### Task to complete
Collect all lines below with the string "Palliatifs".

### Available data
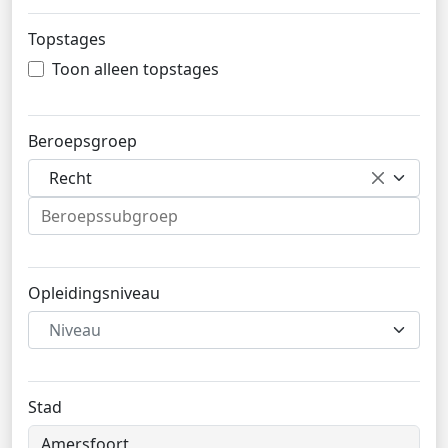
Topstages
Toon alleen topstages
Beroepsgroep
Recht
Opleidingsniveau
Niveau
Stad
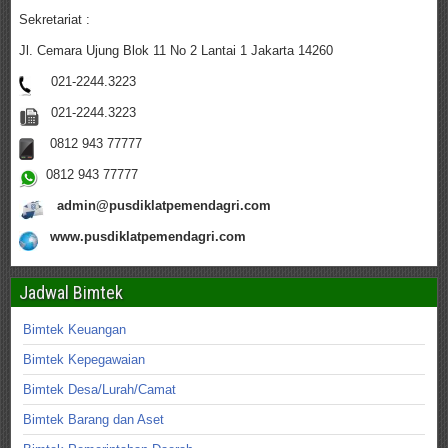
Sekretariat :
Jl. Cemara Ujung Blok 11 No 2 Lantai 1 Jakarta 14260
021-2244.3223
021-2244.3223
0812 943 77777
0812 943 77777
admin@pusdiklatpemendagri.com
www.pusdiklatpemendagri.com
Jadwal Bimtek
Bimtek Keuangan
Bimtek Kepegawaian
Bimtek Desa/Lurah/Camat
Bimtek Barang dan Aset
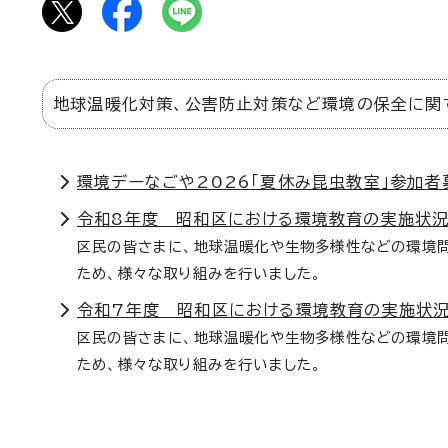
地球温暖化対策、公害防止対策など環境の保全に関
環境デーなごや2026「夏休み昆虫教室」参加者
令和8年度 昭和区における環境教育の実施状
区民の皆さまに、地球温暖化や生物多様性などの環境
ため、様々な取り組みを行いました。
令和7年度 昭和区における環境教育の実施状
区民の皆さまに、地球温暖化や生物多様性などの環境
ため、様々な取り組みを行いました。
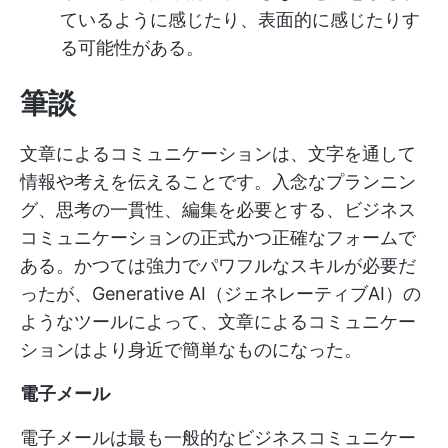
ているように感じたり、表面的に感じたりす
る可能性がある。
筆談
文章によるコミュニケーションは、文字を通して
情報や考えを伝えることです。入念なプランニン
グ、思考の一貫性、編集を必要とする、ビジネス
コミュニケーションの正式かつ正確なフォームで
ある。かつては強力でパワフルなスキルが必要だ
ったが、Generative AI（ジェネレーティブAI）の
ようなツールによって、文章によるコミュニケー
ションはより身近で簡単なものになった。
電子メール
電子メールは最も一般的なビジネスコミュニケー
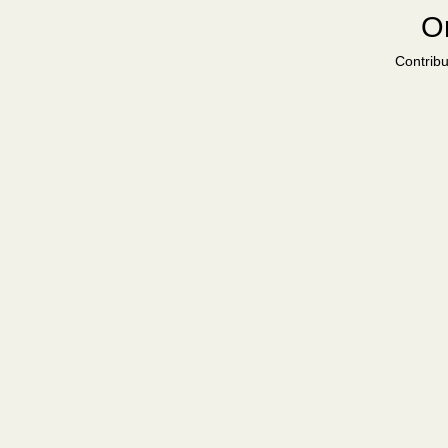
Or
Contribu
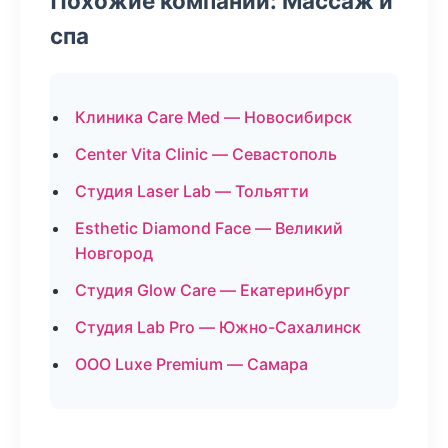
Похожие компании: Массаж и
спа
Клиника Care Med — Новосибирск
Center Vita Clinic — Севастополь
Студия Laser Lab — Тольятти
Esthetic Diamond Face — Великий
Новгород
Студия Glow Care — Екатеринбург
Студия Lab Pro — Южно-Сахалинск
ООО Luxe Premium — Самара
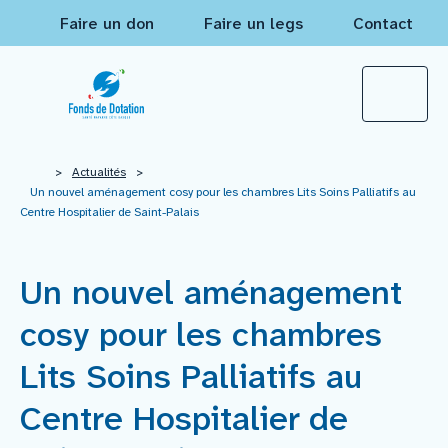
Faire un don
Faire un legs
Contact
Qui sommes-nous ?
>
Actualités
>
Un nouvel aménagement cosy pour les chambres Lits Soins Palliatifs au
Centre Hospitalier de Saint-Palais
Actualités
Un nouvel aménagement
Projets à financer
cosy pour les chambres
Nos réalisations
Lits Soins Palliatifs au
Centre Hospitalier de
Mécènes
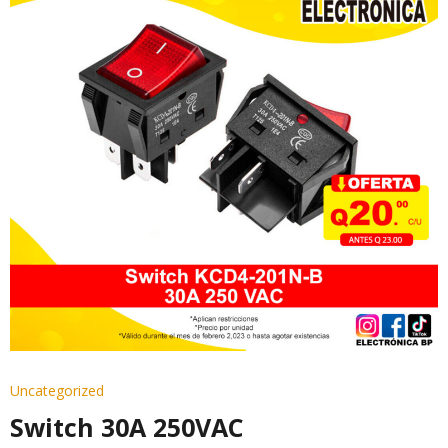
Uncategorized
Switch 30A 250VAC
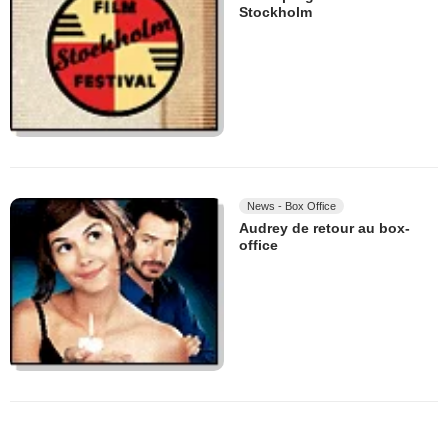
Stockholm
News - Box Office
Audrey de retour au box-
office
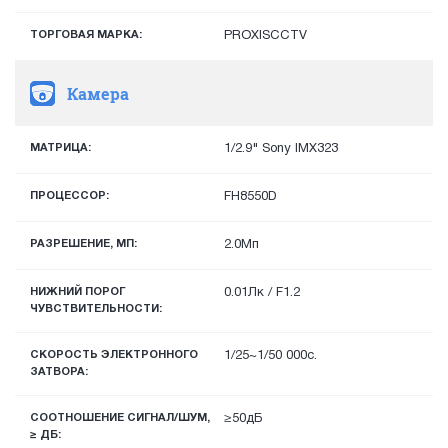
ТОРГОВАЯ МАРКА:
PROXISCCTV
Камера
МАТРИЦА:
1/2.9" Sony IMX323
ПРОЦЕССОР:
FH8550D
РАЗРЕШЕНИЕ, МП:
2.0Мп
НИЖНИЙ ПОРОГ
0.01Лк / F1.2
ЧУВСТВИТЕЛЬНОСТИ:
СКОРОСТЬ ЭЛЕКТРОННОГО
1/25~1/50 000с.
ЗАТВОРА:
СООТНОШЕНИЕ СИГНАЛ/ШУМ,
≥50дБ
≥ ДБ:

### Response area
Un nouvel aménagement cosy pour les chambres Lits Soins Palliatifs au
Lits Soins Palliatifs au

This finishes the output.